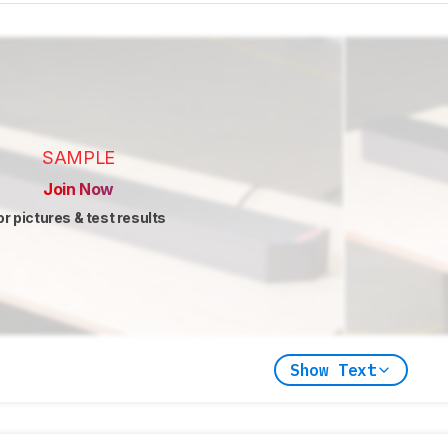
SAMPLE
Join Now
or pictures & test results
Show Text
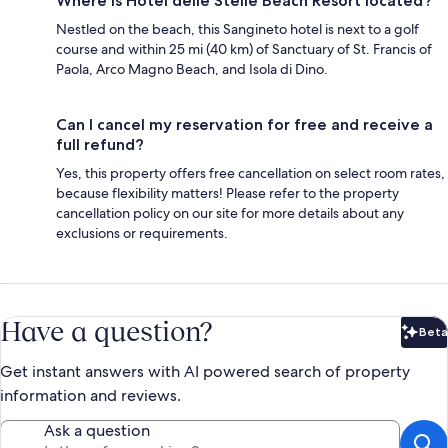
Where is Hotel delle Stelle Beach Resort located?
Nestled on the beach, this Sangineto hotel is next to a golf
course and within 25 mi (40 km) of Sanctuary of St. Francis of
Paola, Arco Magno Beach, and Isola di Dino.
Can I cancel my reservation for free and receive a
full refund?
Yes, this property offers free cancellation on select room rates,
because flexibility matters! Please refer to the property
cancellation policy on our site for more details about any
exclusions or requirements.
Have a question?
Beta
Bet
Get instant answers with AI powered search of property
information and reviews.
Ask a question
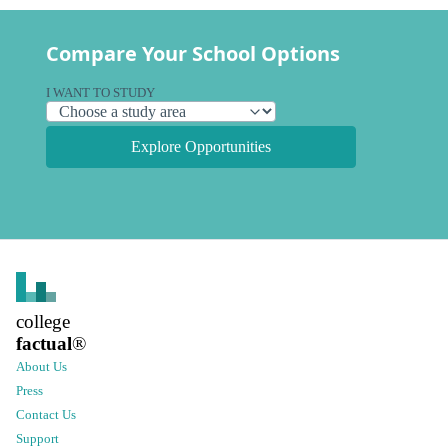
Compare Your School Options
I WANT TO STUDY
Explore Opportunities
college
factual
®
About Us
Press
Contact Us
Support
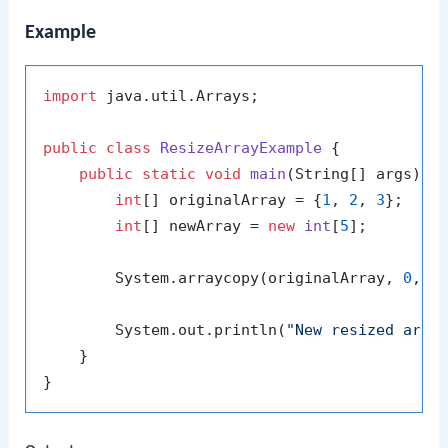
Example
import
 java.util.Arrays;

public
class
ResizeArrayExample
 {

public
static
void
main
(String[] args)
 {

int
[] originalArray = {
1
, 
2
, 
3
};

int
[] newArray = 
new
int
[
5
];

        System.arraycopy(originalArray, 
0
, n
        System.out.println(
"New resized arra
    }
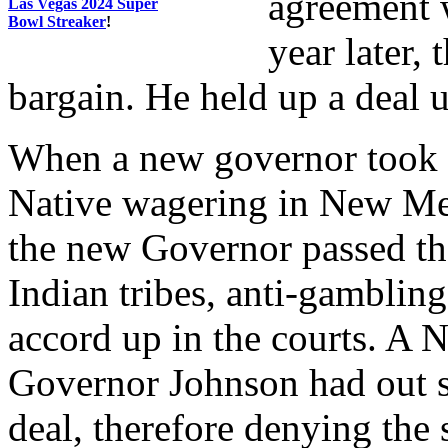
agreement w
Las Vegas 2024 Super
Bowl Streaker
!
year later,
bargain. He held up a deal 
When a new governor took o
Native wagering in New Mex
the new Governor passed th
Indian tribes, anti-gamblin
accord up in the courts. A 
Governor Johnson had out s
deal, therefore denying th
------
What the task requires:
Once you reach the line containing "agreement w", output that line and each one after it exactly, ending with the final line of the listing and adding nothing else.

Written solution:
agreement w
Las Vegas 2024 Super
Bowl Streaker
!
year later,
bargain. He held up a deal 
When a new governor took o
Native wagering in New Mex
the new Governor passed th
Indian tribes, anti-gamblin
accord up in the courts. A 
Governor Johnson had out s
deal, therefore denying th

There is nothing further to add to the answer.